Formerly boxed in by asbestos liabilities and hefty debts, Cape has manoeuvred itself into becoming a well-placed supplier to oil, gas and nuclear liabilities, with a particular specialisation in liquid natural gas terminals. A return to dividends, soaring exports in Asia and the Middle East and better cash conversion have already doubled the shares since June, but with a forward P/E of 9.5, there is still plenty to go for especially as most firms in the oil and gas services sector trade on at least 18 times.
Shares in speciality chemical firm Croda have quadrupled since the start of 2009, as its markets have switched to growth and produced a highly geared response on its bottom line, with the third quarter trading statement showing pretax profits up 84 per cent for 2010 so far, despite some seasonal slowing in sales. Margins have jumped to 19 per cent in Q3 from 15 per cent. Net debt has been trimmed by £48m so far this year, but still stands at a hefty £241m.
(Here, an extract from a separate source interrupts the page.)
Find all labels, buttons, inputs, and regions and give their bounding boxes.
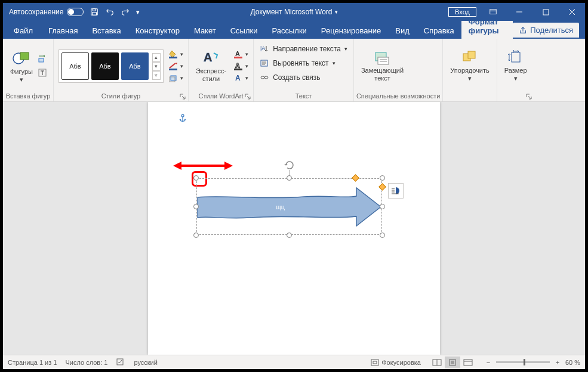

Fortunes at conveyor belt firm Fenner are geared to the expansion of the global mining industry, particularly coal. Results this month showed a 49 per cent rise in pretax profits, improved operating margins and strong cash generation which allowed debt to be cut from £165m to £110m. The acquisition of Australia's BBV has further added exposure to Fenner's down under mining exposure. On 12.4 times Numis Securities 2011 forecast of 21.7p, the shares look good value.
While Britain's car industry may have been scattered to the four winds, GKN still represents the best British-based play on continued recovery in the sector. The firm has powered its way back from a horrible 2008 with resumed dividends and better sales. While third quarter margins were squeezed a little by steel prices, the company is hitching a profitable ride from the car-hungry middle classes in emerging markets, particularly in China where GKN has a 40 per cent share in the driveshaft market, which itself is growing at 8-10 per cent a year.
IMI may have been slow to move after our August share tip, but the engineering company's shares are now powering ahead, helped by the strategic acquisition of a German valve specialist, Zimmerman & Jansen and a very positive trading statement earlier this month. The company has plenty of emerging markets exposure, and a reliable stream of after sales service. The historic P/E is 16, dropping to 12 for 2011.
Britain's leading aero engine maker, and one of Britain's most powerful exporters, has still not recovered from the fallout over damage to an engine on a Qantas A380. While it seems likely that this is one of a few unrelated incidents, the cautious may want to wait for final confirmation before taking advantage of a dip in the shares. While engine buyers may understandably be cautious for a while, it is worth remembering that it is actually the maintenance and after-sales service where the big money is made.
Aerospace engineer to security conglomerate Smiths is doing well, even though its long restructuring is far from over. Its exposure to oil and gas through subsidiary John Crane hasn’t shown much growth this year as yet, and there are some misgivings because of the extent to which the group as a whole depends on government spending. However, the new worries over air cargo bombs are likely to lead to extra business in airport security scanners.
Industrial steam and pump specialist Spirax-Sarco sagged a little this month after a trading statement showed some softness in growth. Nevertheless, it is the emerging markets and North American sales story that is driving growth here while Europe, flat for the moment, should eventually kick in. The company is steadier than many in this list, with little exposure to big risky projects, but a heavy reliance on after-sales service.
The FTSE 100's top performing stock having soared 120 per cent in the last 12 months, Glasgow-based pump specialist Weir has been making cash from after sales service, which helped keep margins high. An exceptional order intake for the upstream oil and gas business in the third quarter has helped, though with the shares trading at 18 times forecasts for this year's earnings it may be better to make for a pullback. Long term prospects still seem bright.
Protective gloves may seem a low tech product, but demand for millions of pairs in Asia is powering Yule Catto's growth. The third quarter trading statement showed business on track, with a better than expected progress on debt pay down, and a strong order book despite the seasonal slowdown across the industry.